Imagine growing up watching these movies as a transfeminine person. If you liked crime shows, there was always an episode where a “Jane Doe” sex worker was revealed to be a “John,” oftentimes rationalizing the violence against her while misgendering her in death. If thrillers and horror were more your speed, like Sleepaway Camp and Silence of the Lambs, their femininity and transness were often inextricably tied to the shock of their gory behavior. The “big reveal” was not just that they were a “psycho killer,” but also that they were spicy-evil because their transness made them even more perverse. Even if you liked something like anime, there’s a huge toxic use and fetishization of “traps,” or boys that look like girls. This term is then wrongfully applied to trans women who are treated as mere characters in a show rather than whole people.

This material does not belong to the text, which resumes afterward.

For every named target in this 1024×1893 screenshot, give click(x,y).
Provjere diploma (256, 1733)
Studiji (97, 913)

All these narratives pointed to one thing: transness is wrong, no matter what situation you’re in. If you’re a young trans woman watching Ace Ventura, you’re shown that any violence against you is excusable and deserved because it’s brought upon you by yourself. Your transness is to trick men, and you’re wrong the way you are. You should hide it or not allow yourself to express it at all. You’re a man, and you always will be. I’m lucky to not have watched these programs, and I still had trouble getting rid of the internalized transphobia inside me. In fact, I still do. Now, if I had watched these as an even more impressionable young kid or teenager, I may not have even realized that what happened was wrong. This is how important media is in providing proper representation and stories for people like yourself. To us, the media is like a small slice of this big world we live in. If society basically spits at us that we’re not worthy of anything and deserve the horrid treatment directed at us, who are we to say otherwise? This darkness grows inside of many trans people, sometimes forcing them in the closet for years or even forever.

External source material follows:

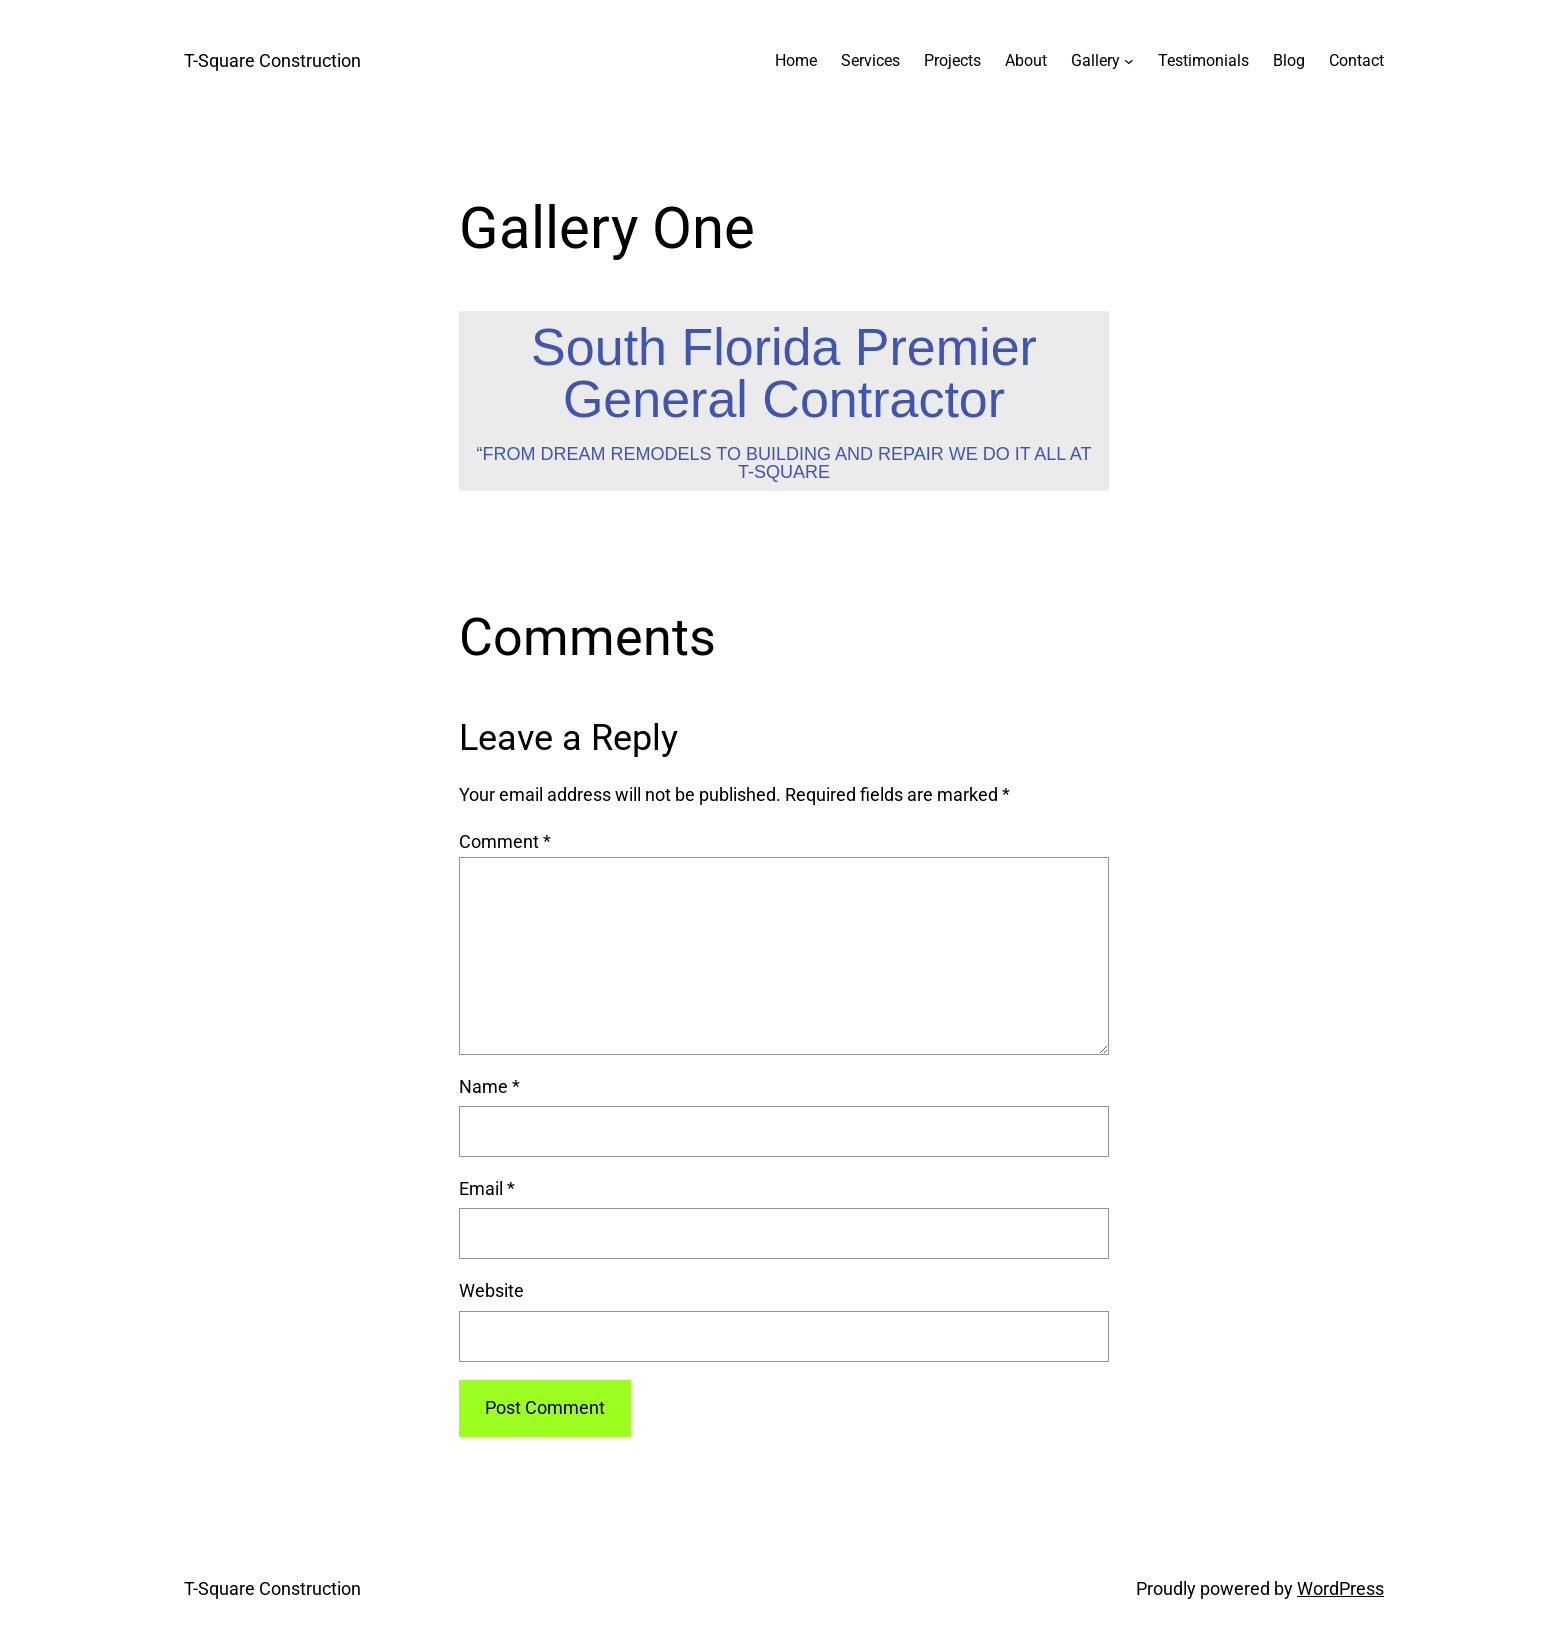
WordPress (1340, 1588)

When all you see left and right is poor caricatures of the deepest essence of your soul, it can be impossible to love yourself. That’s why I’m so grateful for shows like POSE and other programs with great representation. Also, all the trans YouTubers making great, free content for trans kids to watch on their own like I did can’t be counted out. Seeing someone like you love themselves and be loved can be life-changing. I almost had to rewind three times when I saw someone in POSE not only be okay with a trans woman’s transness, but embrace it. I’m still learning every day how to love myself when I look in the mirror and see what the most bigoted parts of society see, but having proper media representation has helped me immensely. If I can’t be loved in my own shoes by myself or someone else, having a healthy depiction of it for other people is something that’s really contributed to learning to love myself again.